The integration of AI-assisted formal verification represents a mechanism proposed by Buterin, enabling protocol research efficiency to be achieved, partially offsetting workforce reductions, with the organization's plan to "rely more on AI-assisted formal verification to sustain protocol research with fewer staff." The AI integration reflects the belief that modern artificial intelligence capabilities can enhance the productivity of human protocol researchers sufficiently to maintain research pace despite a 20% workforce reduction.
Ethlabs - A Decentralized Development Ecosystem
The launch of Ethlabs a day before the Ethereum Foundation announced its restructuring provided clear evidence of a broader trend in which former EF researchers are forming independent organizations that maintain Ethereum protocol research capabilities outside the direct control of the foundation. The launch of Ethlabs, supported by BitMine, SharpLink, and Lubin's Consensys, creates an alternative funding channel for Ethereum research through corporate financial management entities rather than a non-profit fund model.

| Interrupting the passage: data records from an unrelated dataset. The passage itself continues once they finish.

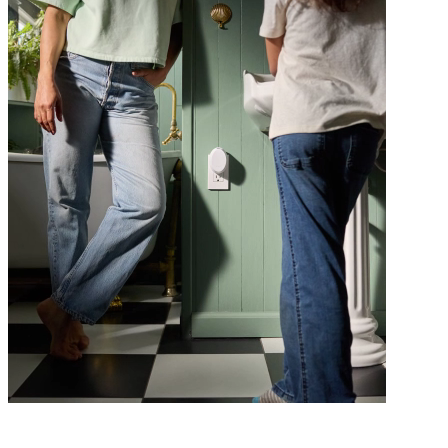
Class is in session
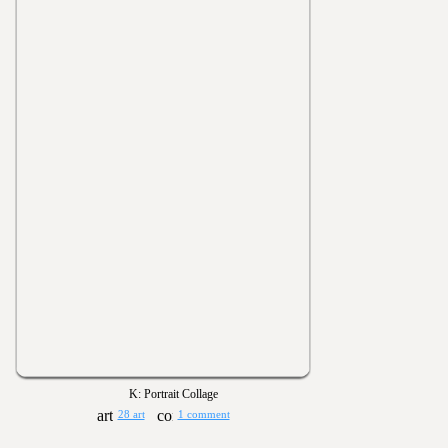
K: Portrait Collage
28 art
1 comment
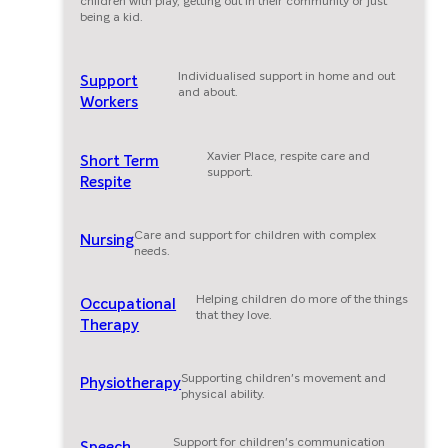
children with play, getting out in their community or just
being a kid.
Individualised support in home and out
Support
and about.
Workers
Xavier Place, respite care and
Short Term
support.
Respite
Care and support for children with complex
Nursing
needs.
Helping children do more of the things
Occupational
that they love.
Therapy
Supporting children's movement and
Physiotherapy
physical ability.
Support for children's communication
Speech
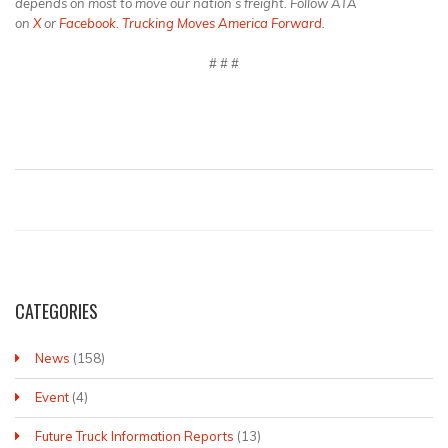
depends on most to move our nation’s freight. Follow ATA
on
X
or
Facebook
.
Trucking Moves America Forward
.
# # #
CATEGORIES
News
(158)
Event
(4)
Future Truck Information Reports
(13)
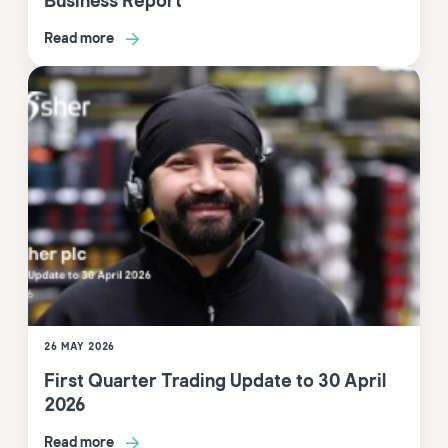
Business Report
Read more
26 MAY 2026
First Quarter Trading Update to 30 April
2026
Read more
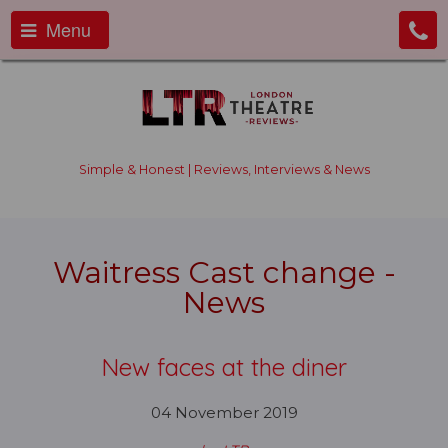
Menu
Simple & Honest | Reviews, Interviews & News
Waitress Cast change -
News
New faces at the diner
04 November 2019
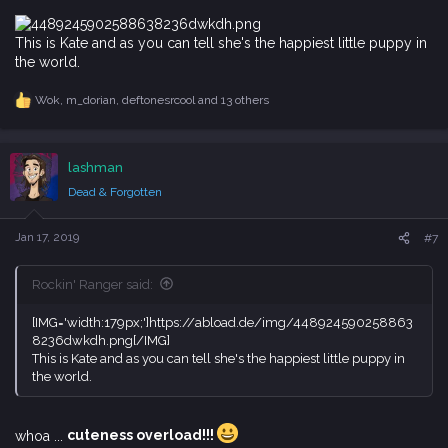
:
This is Kate and as you can tell she's the happiest little puppy in
the world.
Wok
,
m_dorian
,
deftonesrcool
and 13 others
R
e
a
c
lashman
t
i
Dead & Forgotten
o
n
s
Jan 17, 2019
#7
:
Rockin' Ranger said:
[IMG='width:179px;']https://abload.de/img/448924590258863
8236dwkdh.png[/IMG]
This is Kate and as you can tell she's the happiest little puppy in
the world.
whoa ...
cuteness overload!!!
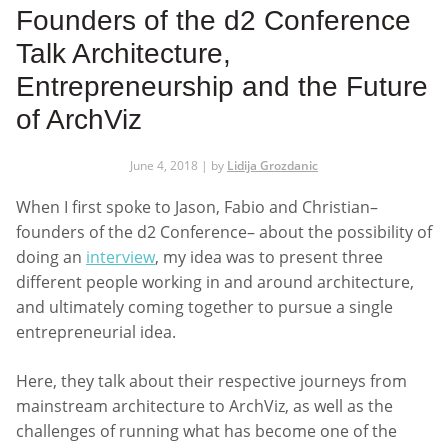
Founders of the d2 Conference
Talk Architecture,
Entrepreneurship and the Future
of ArchViz
June 4, 2018 | by
Lidija Grozdanic
When I first spoke to Jason, Fabio and Christian–
founders of the d2 Conference– about the possibility of
doing an
interview
, my idea was to present three
different people working in and around architecture,
and ultimately coming together to pursue a single
entrepreneurial idea.
Here, they talk about their respective journeys from
mainstream architecture to ArchViz, as well as the
challenges of running what has become one of the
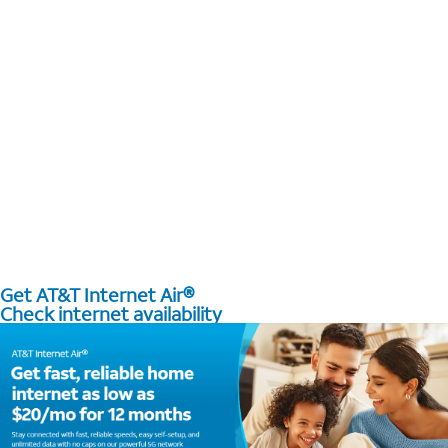
Get AT&T Internet Air®
Check internet availability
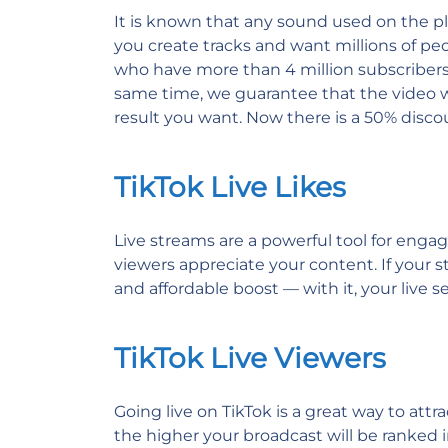
It is known that any sound used on the pla
you create tracks and want millions of p
who have more than 4 million subscribers,
same time, we guarantee that the video wi
result you want. Now there is a 50% discou
TikTok Live Likes
Live streams are a powerful tool for enga
viewers appreciate your content. If your st
and affordable boost — with it, your live 
TikTok Live Viewers
Going live on TikTok is a great way to att
the higher your broadcast will be ranked i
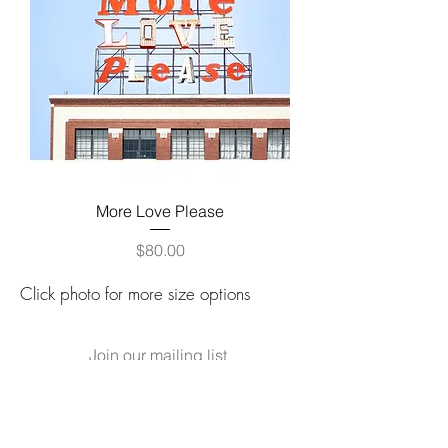
More Love Please
Price
$80.00
Click photo for more size options
Join our mailing list
for updates on new releases,
events and sales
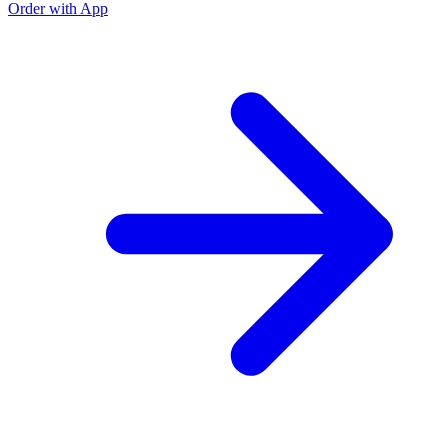
Order with App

The emergence of this parallel development ecosystem reflects the broader warming of the Ethereum ecosystem, where multiple independent organizations can collectively maintain protocol development that previously depended on a single institutional entity. However, the complexity of coordination among multiple independent organizations poses a risk of fragmentation as research priorities differ and collaborative development speeds are slower compared to a centralized organizational model.
Assessment and Conclusion
The restructuring of the Ethereum Foundation marks a significant turning point in the organization, establishing a permanent transition of the foundation from a holistic ecosystem development organization to a specialized protocol management entity, maintaining a centralized mission while ceding broader ecosystem development responsibilities to independent organizations. This transition reflects Buterin's assessment that the Ethereum ecosystem has achieved the maturity and institutional depth necessary to sustain growth across multiple independent organizations rather than requiring a single centralized foundation to run all critical initiatives.

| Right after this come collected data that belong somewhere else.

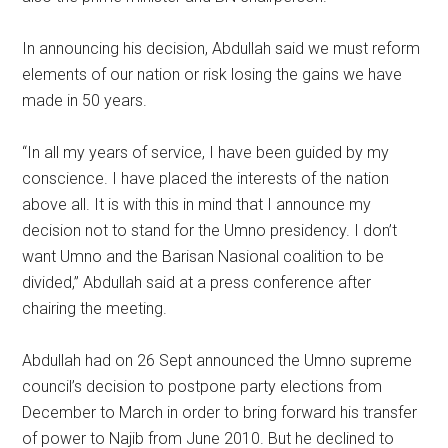
In announcing his decision, Abdullah said we must reform
elements of our nation or risk losing the gains we have
made in 50 years.
“In all my years of service, I have been guided by my
conscience. I have placed the interests of the nation
above all. It is with this in mind that I announce my
decision not to stand for the Umno presidency. I don’t
want Umno and the Barisan Nasional coalition to be
divided,” Abdullah said at a press conference after
chairing the meeting.
Abdullah had on 26 Sept announced the Umno supreme
council’s decision to postpone party elections from
December to March in order to bring forward his transfer
of power to Najib from June 2010. But he declined to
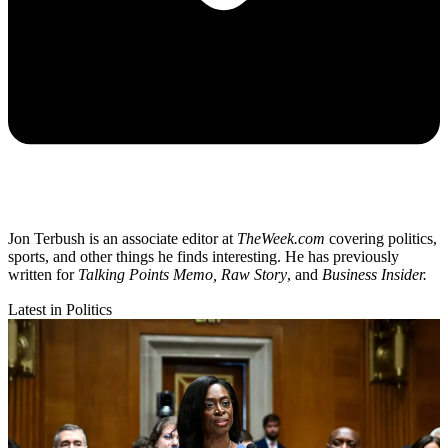
Jon Terbush is an associate editor at
TheWeek.com
covering politics,
sports, and other things he finds interesting. He has previously
written for
Talking Points Memo, Raw
Story
, and
Business Insider.
Latest in Politics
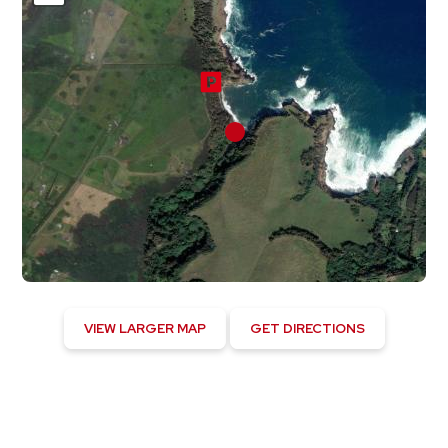
VIEW LARGER MAP
GET DIRECTIONS
Kapaau, US
12:04 am,
August 5, 2026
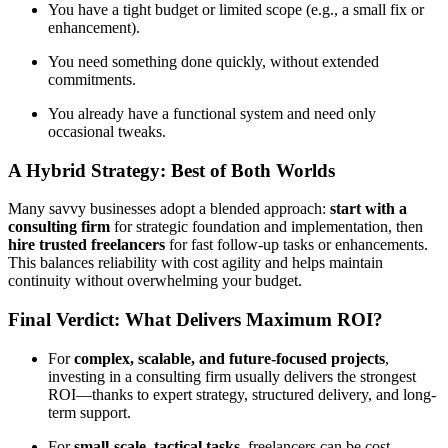
You have a tight budget or limited scope (e.g., a small fix or
enhancement).
You need something done quickly, without extended
commitments.
You already have a functional system and need only
occasional tweaks.
A Hybrid Strategy: Best of Both Worlds
Many savvy businesses adopt a blended approach:
start with a
consulting firm
for strategic foundation and implementation, then
hire trusted freelancers
for fast follow-up tasks or enhancements.
This balances reliability with cost agility and helps maintain
continuity without overwhelming your budget.
Final Verdict: What Delivers Maximum ROI?
For
complex, scalable, and future-focused projects
,
investing in a consulting firm usually delivers the strongest
ROI—thanks to expert strategy, structured delivery, and long-
term support.
For
small-scale, tactical tasks
, freelancers can be cost-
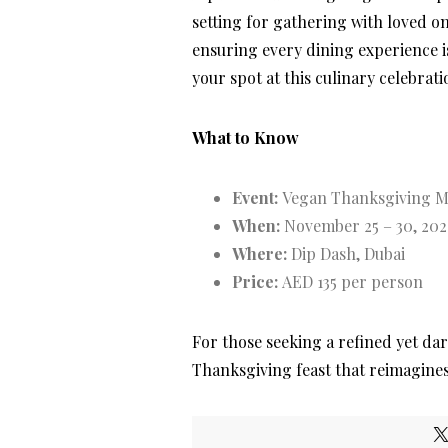
setting for gathering with loved o
ensuring every dining experience is
your spot at this culinary celebrati
What to Know
Event:
Vegan Thanksgiving 
When:
November 25 – 30, 202
Where:
Dip Dash, Dubai
Price:
AED 135 per person
For those seeking a refined yet dar
Thanksgiving feast that reimagines t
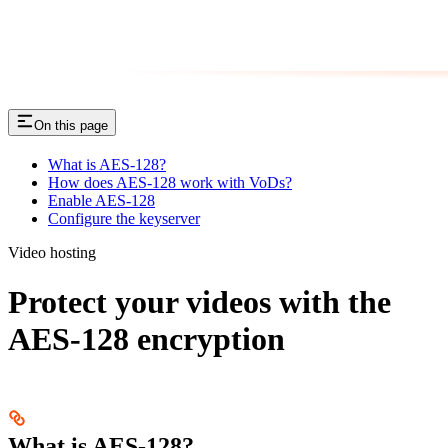
On this page
What is AES-128?
How does AES-128 work with VoDs?
Enable AES-128
Configure the keyserver
Video hosting
Protect your videos with the
AES-128 encryption
What is AES-128?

For the development of the Ethereum protocol in particular, the dissolution of the PSE and the expiration of the customer incentive program create a risk of short-term funding shortfalls, requiring a rapid response from ecosystem stakeholders, including independent research institutions, corporate finance regulators, and crowdfunding programs. According to Van Epps, a funding shortfall of three to nine months highlights the urgent need for coordination among stakeholders in the Ethereum ecosystem to avoid disrupting the continuity of critical research.

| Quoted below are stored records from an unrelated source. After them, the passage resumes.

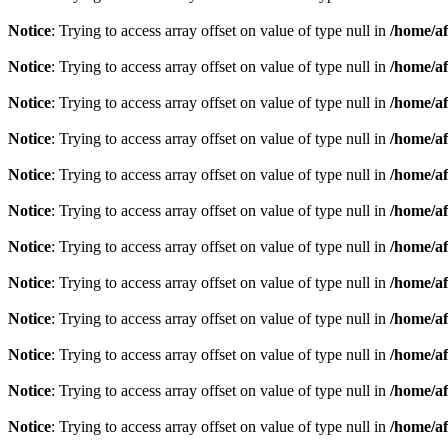
Notice
: Trying to access array offset on value of type null in
/home/af
Notice
: Trying to access array offset on value of type null in
/home/af
Notice
: Trying to access array offset on value of type null in
/home/af
Notice
: Trying to access array offset on value of type null in
/home/af
Notice
: Trying to access array offset on value of type null in
/home/af
Notice
: Trying to access array offset on value of type null in
/home/af
Notice
: Trying to access array offset on value of type null in
/home/af
Notice
: Trying to access array offset on value of type null in
/home/af
Notice
: Trying to access array offset on value of type null in
/home/af
Notice
: Trying to access array offset on value of type null in
/home/af
Notice
: Trying to access array offset on value of type null in
/home/af
Notice
: Trying to access array offset on value of type null in
/home/af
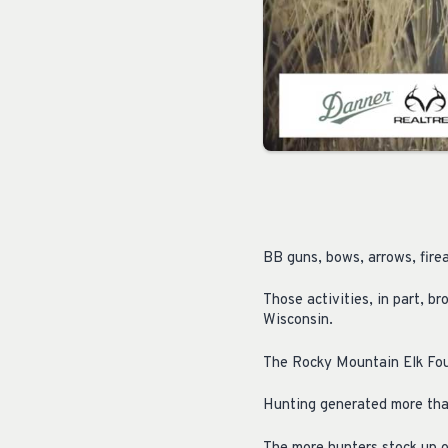
BB guns, bows, arrows, fire
Those activities, in part, b
Wisconsin.
The Rocky Mountain Elk Fou
Hunting generated more than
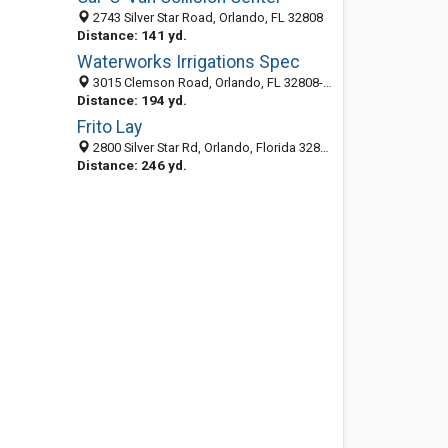
2743 Silver Star Road, Orlando, FL 32808
Distance: 141 yd.
Waterworks Irrigations Spec
3015 Clemson Road, Orlando, FL 32808-3946
Distance: 194 yd.
Frito Lay
2800 Silver Star Rd, Orlando, Florida 32808
Distance: 246 yd.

Disclaimer: The information presented in this article is the author's personal opinion in the field of cryptocurrencies. This is not financial or investment advice at all. Every investment decision should be based on careful consideration of your personal portfolio and risk tolerance. The opinion in the article does not represent the official position of the platform. We recommend that readers do their own research and consult experts before making any investment decisions.